** Task prompt **
In the copy, include no images. Reproduce the entries exactly.

** Supplied entries follows **

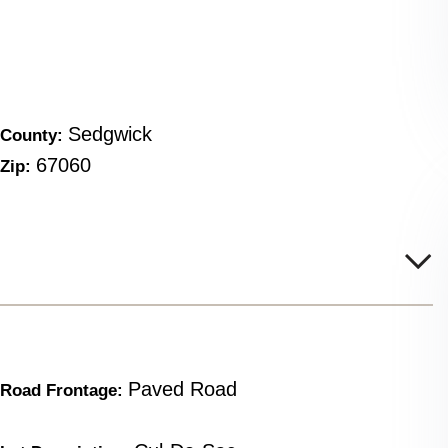
Sedgwick
County:
67060
Zip:
Paved Road
Road Frontage:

** End of Supplied entries **

** Response below **
Sedgwick
County:
67060
Zip:
Paved Road
Road Frontage:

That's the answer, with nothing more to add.